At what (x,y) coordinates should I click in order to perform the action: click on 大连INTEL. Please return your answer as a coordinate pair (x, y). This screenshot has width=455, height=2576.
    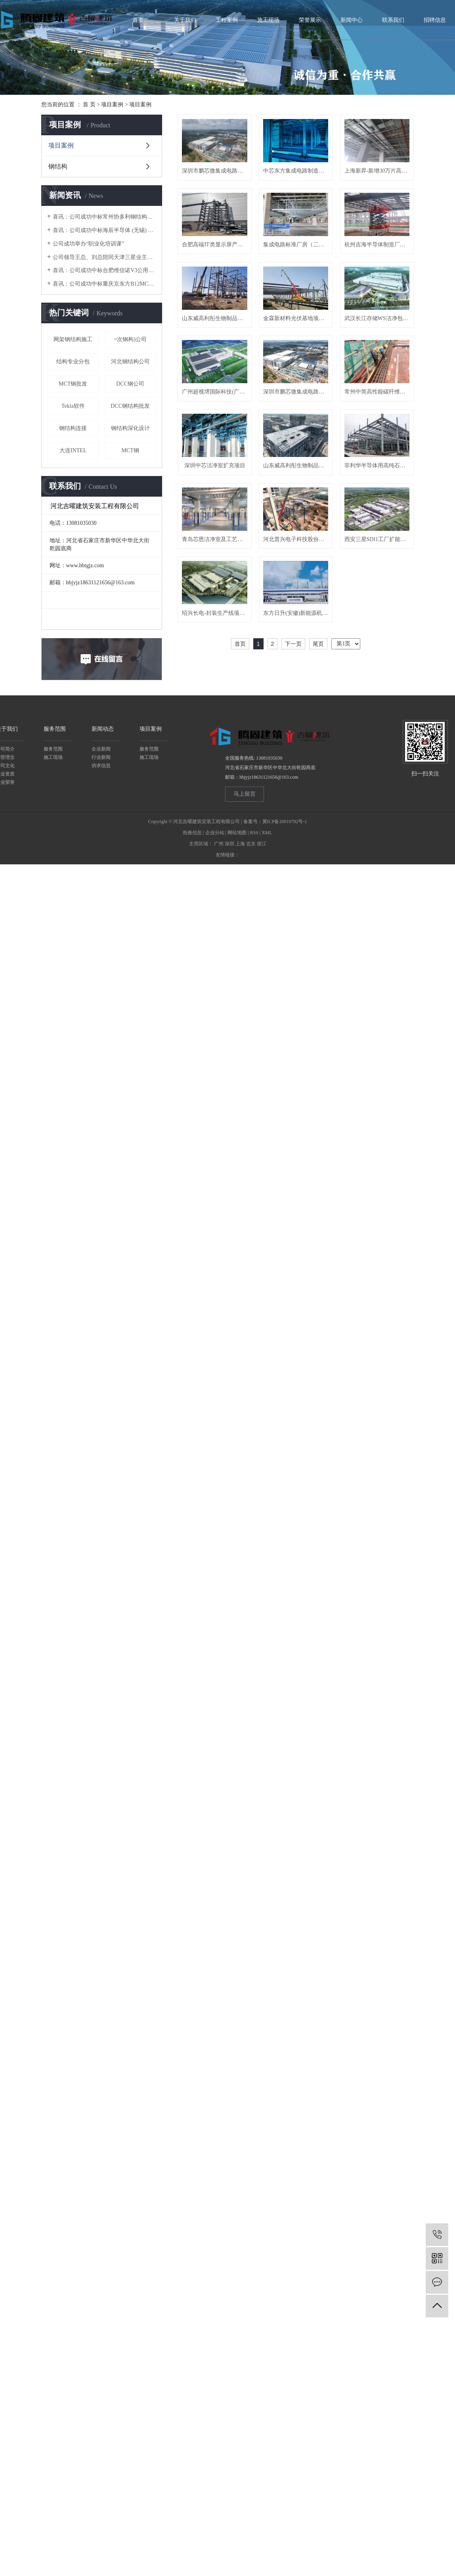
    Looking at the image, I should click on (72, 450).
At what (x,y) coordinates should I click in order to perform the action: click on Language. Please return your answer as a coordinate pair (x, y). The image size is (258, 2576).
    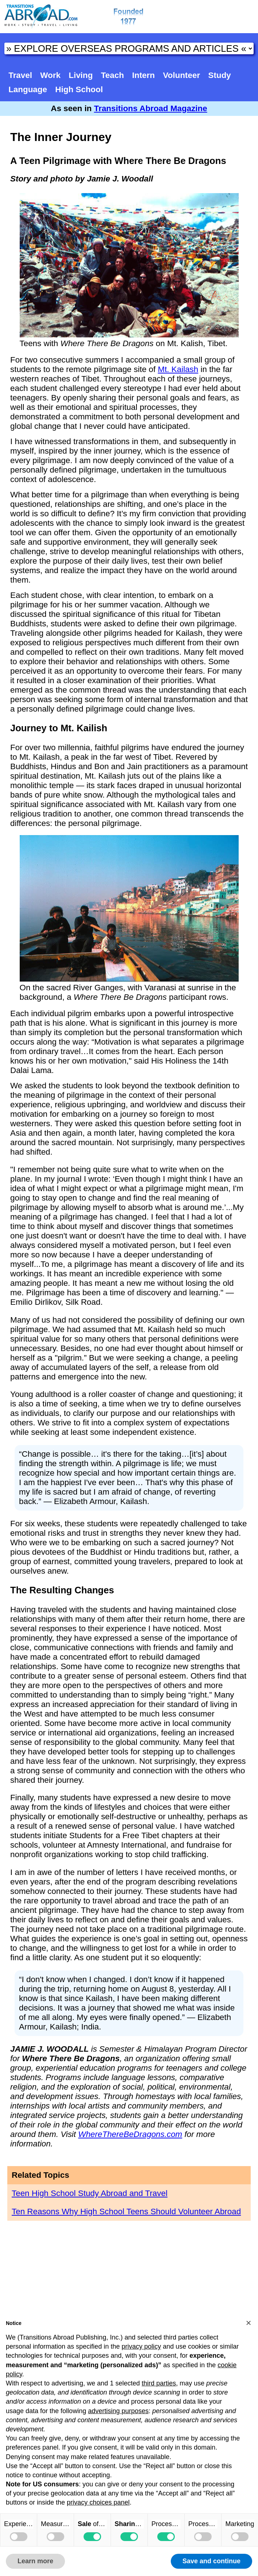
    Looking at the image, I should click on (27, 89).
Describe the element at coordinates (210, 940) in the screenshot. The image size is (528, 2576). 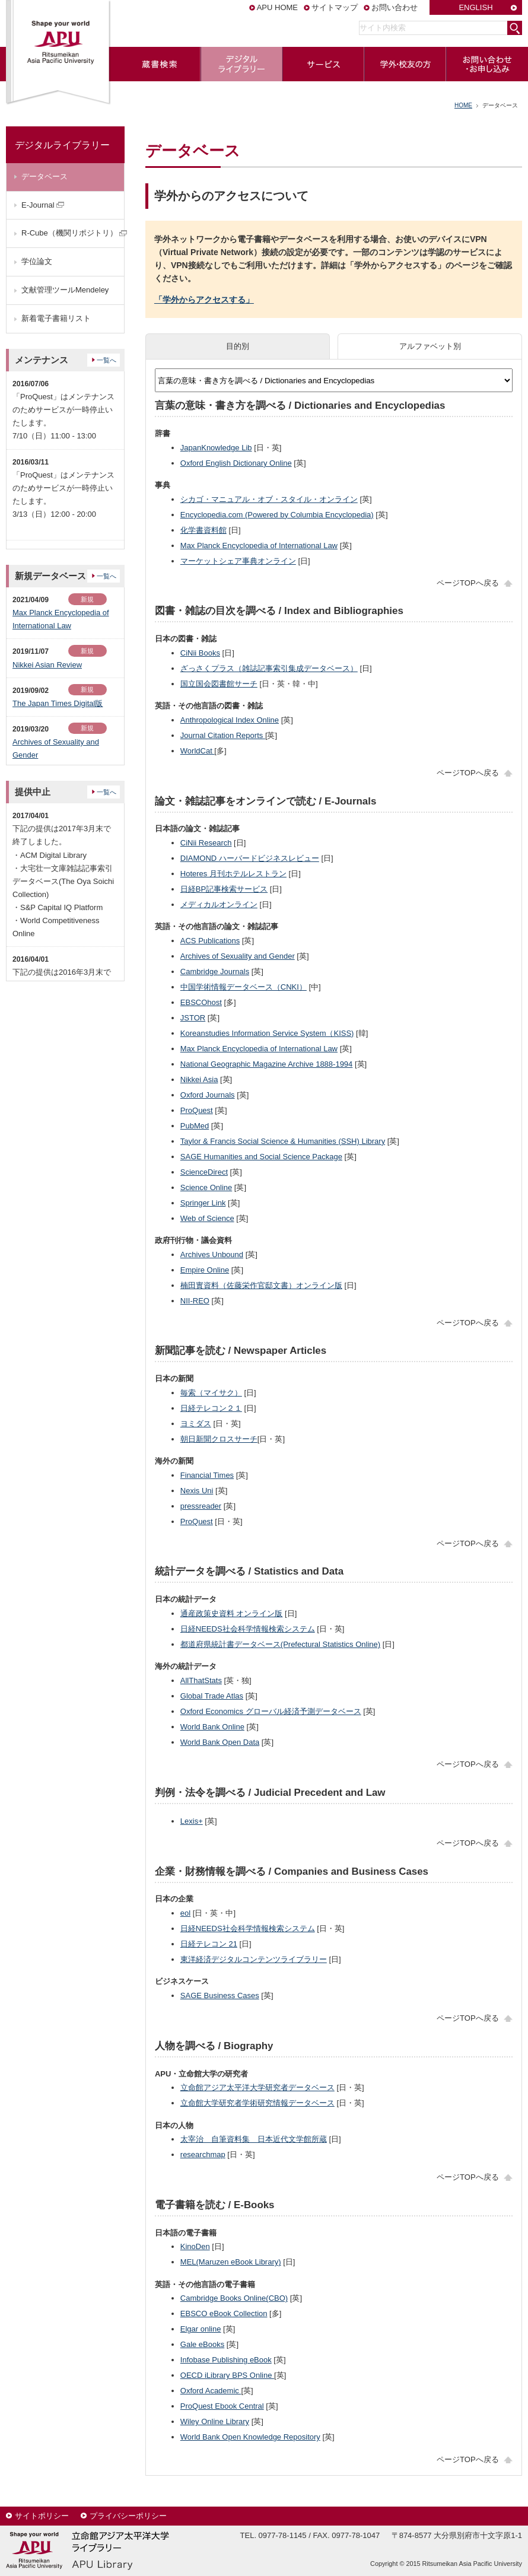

→ **What you have to do**:
Output all the records above exactly, but without their images.

→ **Result of the exercise**:
At what (x,y) coordinates should I click in order to perform the action: click on 大连INTEL. Please return your answer as a coordinate pair (x, y). This screenshot has width=455, height=2576.
    Looking at the image, I should click on (72, 450).
At what (x,y) coordinates should I click in order to perform the action: click on Language. Please return your answer as a coordinate pair (x, y). The image size is (258, 2576).
    Looking at the image, I should click on (27, 89).
Describe the element at coordinates (210, 940) in the screenshot. The image size is (528, 2576). 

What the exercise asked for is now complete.